Il giovane di Montemurlo si definiva il diavolo e si sarebbe messo a capo di una “setta satanica”. Dal gruppo dei prescelti aveva totale obbedienza e totale accondiscendenza. Il tutto avveniva con violenza, minacce e inganno. A far scattare le indagini la denuncia di alcuni ragazzi minorenni. Chiara l'accusa: riduzione o mantenimento in schiavitù o in servitù, violenza sessuale e pornografia minorile.

Le indagini scattate nell'aprile 2019

E' stata la mamma di due ragazzi a denunciare per prima. Le vittime venivano adescate online e in ogni parte d'Italia.

Durante l’inchiesta, coordinata dal sostituto procuratore Angela Pietroiusti gli inquirenti hanno assunto importanti informazioni dalle vittime ed eseguito complessi accertamenti tecnici sul traffico telefonico e sui profili social del montemurlese.

È stato così possibile ricostruire un contesto di soggezione continuata «indotto mediante inganno, minacce e violenza - scrivevano gli inquirenti nel loro rapporto - contraddistinto da una visione distorta della realtà nella quale il leader era, come già detto, considerato il “Diavolo”, con capacità e poteri sovrannaturali, e i suoi seguaci entità non umane che, al fine di acquisire più poteri, sarebbero stati costretti a rituali di ogni genere, anche di natura sessuale».

Abusi sessuali

Il giovane avrebbe fatto credere a tutti gli appartenenti al gruppo che erano persone prescelte, che nelle precedenti vite avevano avuto un’altra identità sovrannaturale (Amon, Atena, Banshee, Aracne, Eva, le Sette Furie, Ares, etc) e che la loro missione era quella di salvare il mondo.

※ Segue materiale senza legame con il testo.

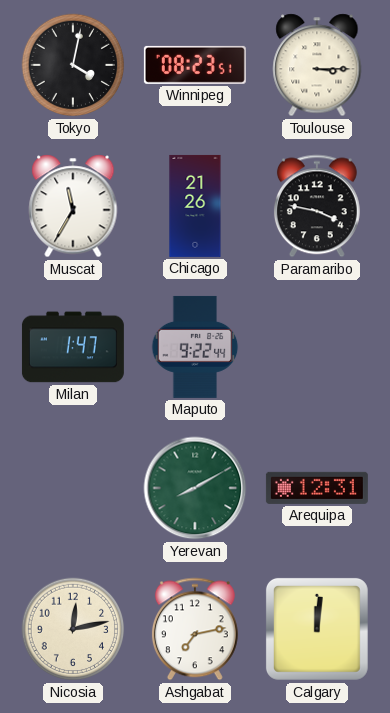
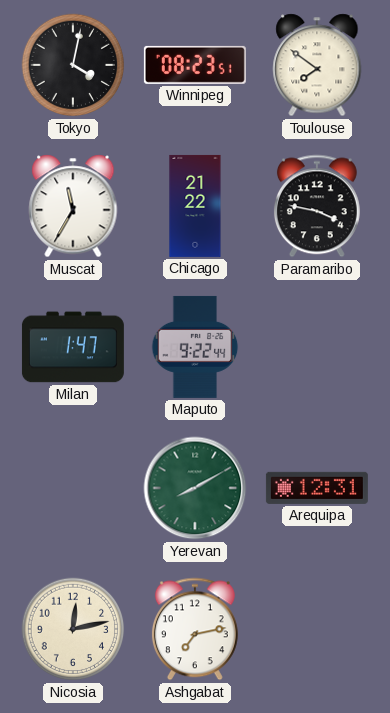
Toulouse: 3:15 -> 7:51
Chicago: 21:26 -> 21:22
Calgary: 12:01 -> none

L’indagato avrebbe così sottoposto i suoi adepti a una serie di domande su presenze estranee invisibili, quali vampiri e lupi mannari, al fine di convincerli a fare una specifica richiesta al diavolo mediante la stipulazione di un patto in ragione del quale gli dovevano essere fedeli e mantenere il segreto per evitare disgrazie e sofferenze a sé stessi e alle proprie famiglie.

Una volta si è fatto strangolare, per poi fingersi morto

Per dimostrare di essere immortale il 24enne si sarebbe addirittura fatto stringere il collo con le mani da un fidato appartenente al gruppo per poi cadere a terra fingendosi morto fino a quando non si sarebbe rialzato rimettendo a posto l’osso del collo e la trachea.

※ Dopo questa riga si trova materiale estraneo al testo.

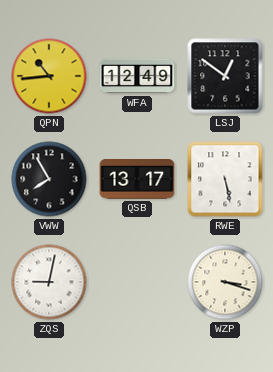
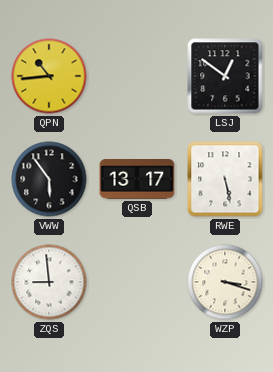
WFA: 12:49 -> none
VWW: 7:55 -> 5:54
ZQS: 9:02 -> 8:59
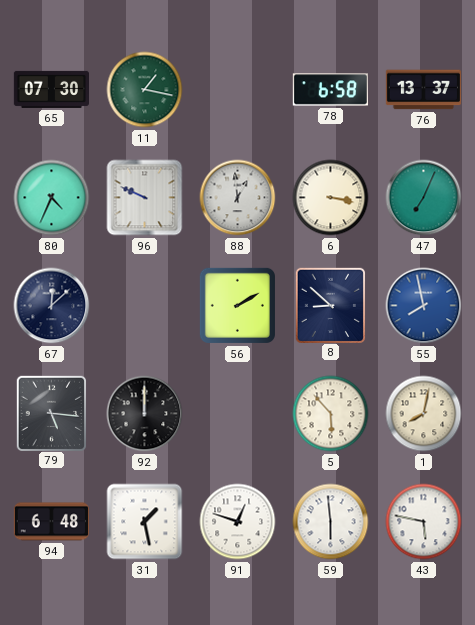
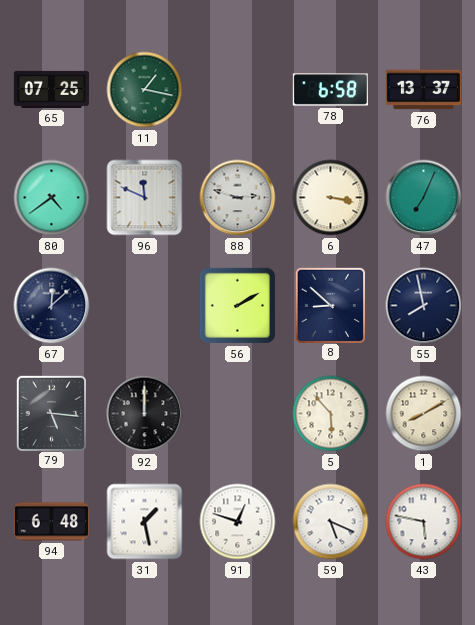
65: 07:30 -> 07:25
80: 4:34 -> 4:39
96: 9:49 -> 11:49
88: 12:59 -> 2:48
55 dial: blue -> navy
1: 8:02 -> 8:10
59: 5:59 -> 5:19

Il giovane, a capo della setta sosteneva, inoltre, che ogni persona che si avvicinava al gruppo e seguiva i suoi precetti poteva acquisire gli stessi suoi poteri sovrannaturali.

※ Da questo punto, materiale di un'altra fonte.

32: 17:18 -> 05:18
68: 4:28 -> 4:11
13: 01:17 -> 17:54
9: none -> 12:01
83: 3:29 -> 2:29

Per farlo c'erano dei riti ben precisi: premere con forza il proprio indice sul loro occhio; dare morsi sulle braccia con fuoriuscita di sangue; afferrare la testa premendo forte sulle tempie; imporre di inalare incensi e cristalli; farsi inviare tramite Whatsapp immagini di corpi nudi facendo credere che le foto sarebbero state viste da un’entità cibernetica denominata “Hydra”; costringerli, infine, con violenza fisica e minacce di morte, rivolte anche ai loro familiari, a compiere e a subire, in diverse occasioni, rapporti sessuali di vario tipo.

Secondo gli inquirenti  molte vittime venivano attratte dalla promessa di sbloccare le loro potenzialità e risolvere i loro problemi di isolamento, solitudine finanche, talvolta, di depressione.